Amidst the chaos in the Michigan locker room following the team’s 58-54 victory over Florida State to advance to the Final Four, the most powerful image in the room filled with hugs and celebrations was the one pinned to the whiteboard at the front of the room. A 12 x 12 photo of a rabid pitbull was situated for all to see, but few seemed to notice it. In a way, that may as well be a metaphor for assistant coach Luke Yaklich. The team’s conventional pitbull is Zavier Simpson, but in a way he’s personified the mentality of the Wolverines’ defensive coach.
In his first year in Ann Arbor after several at Illinois State, Yaklich has transformed the defense into an elite unit. Aided by excellent personnel that possesses both length and the ability to defend individually on the perimeter, Yaklich molded the team into exactly that -- a team. As the season progressed, Yaklich’s team learned how to defend on a string and in unison; rotating seamlessly from the weakside to protect the rim despite hard-hedging pick and rolls, closing out hard but under control, and making sure everyone found a body on box-outs.

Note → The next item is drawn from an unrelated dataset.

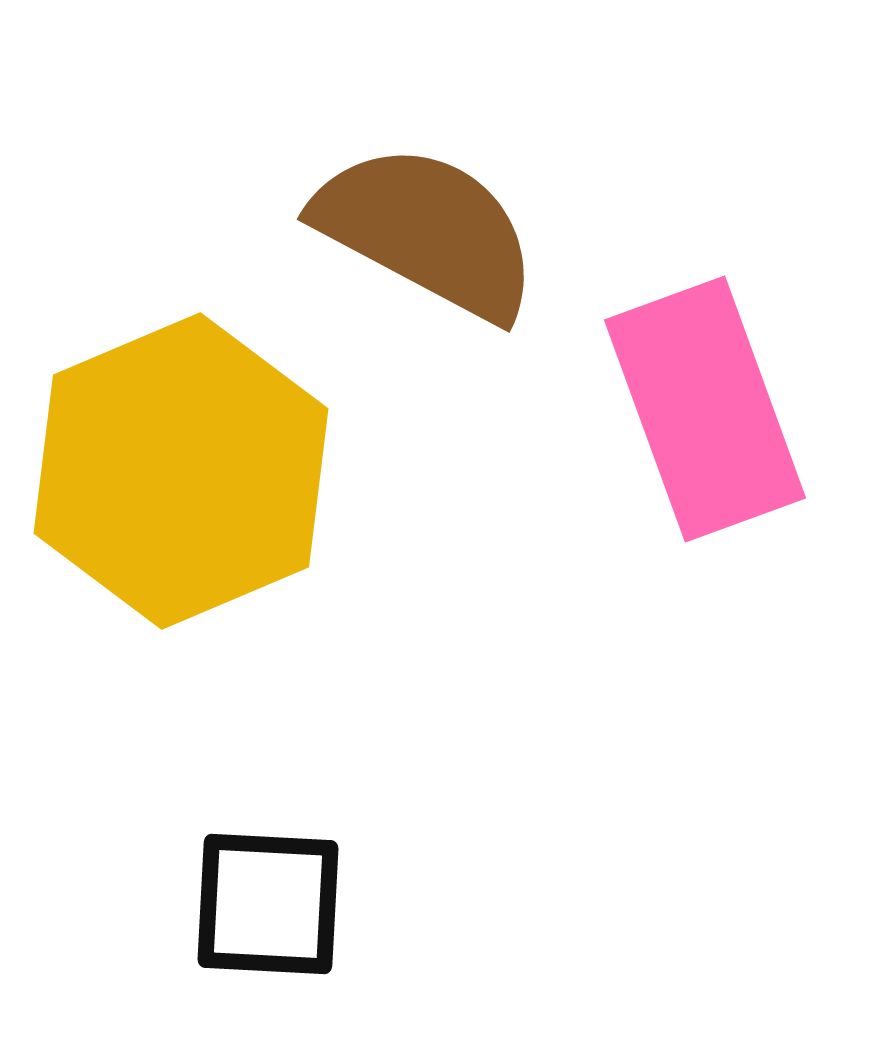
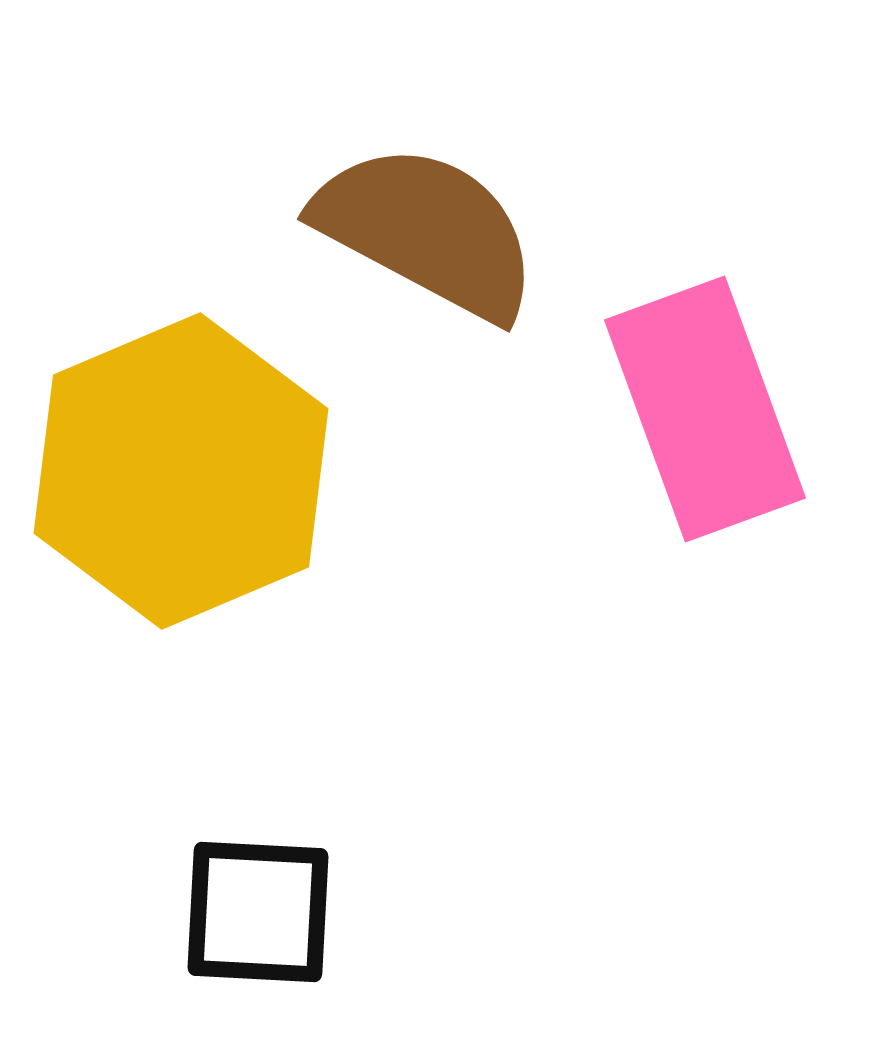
black square: moved 10 px left, 8 px down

Last night, I could have spoken to anyone in the locker room. But my heart, and inner basketball nerd, led me to Yaklich. While the players on the court, deservedly so, had gotten all of the praise for their stellar defense, I became increasingly impressed by the man on the sideline who knew which play the opposition was running each time down the floor. As opponents crossed half-court, Yaklich sprung from his chair, cupped his hands around his lips and hollered out the play that would soon be run. I first noticed this against Northwestern, when late in the game Yaklich recognized the Wildcats preparing to run the Spurs’ famous hammer play. Naturally, after Yaklich relayed to his team the incoming play, the Wildcats ran hammer, but were stifled by Jon Teske, who heeded his coach’s call and stepped into the perfect position to prevent a score. This weekend in Los Angeles,, Yaklich was at least two steps ahead of the Aggies and Seminoles at every turn, as he has against opponents all season, announcing plays before they occurred.

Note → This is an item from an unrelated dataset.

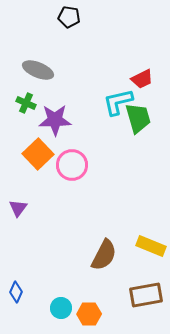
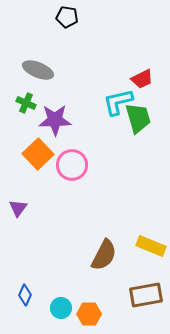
black pentagon: moved 2 px left
blue diamond: moved 9 px right, 3 px down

While speaking to reporters, Yaklich’s passion for the game was almost as impressive as his eloquence. Yaklich praised players regarding their talent and effort, alluding to their penchant for leaving everything on the floor and always giving their all, even in practice. He frequently referred to the team’s grit, intensity, and how hard they grind, all of which he would never admit can be traced back to him. Despite deflecting the praise, kenpom highlights just how important Yaklich has been towards defensive excellence. Last season, Illinois State ranked 19th in adjusted defensive efficiency. This year they ranked 137th. In the same one year span, Michigan jumped to 4th after finishing 69th in 2017. Call it the Yaklich Factor.
Although ever quick to defer praise to his superb players and the lessons he has learned under John Beilein, Yaklich has been key to the Wolverines’ improvement relative to last season’s squad, and even the team they were at the beginning of the season. Although the national appreciation has not come as readily as it should have, Yaklich is unfazed, and appears prepared to return to what he and his mentally tough team do best: keep grinding.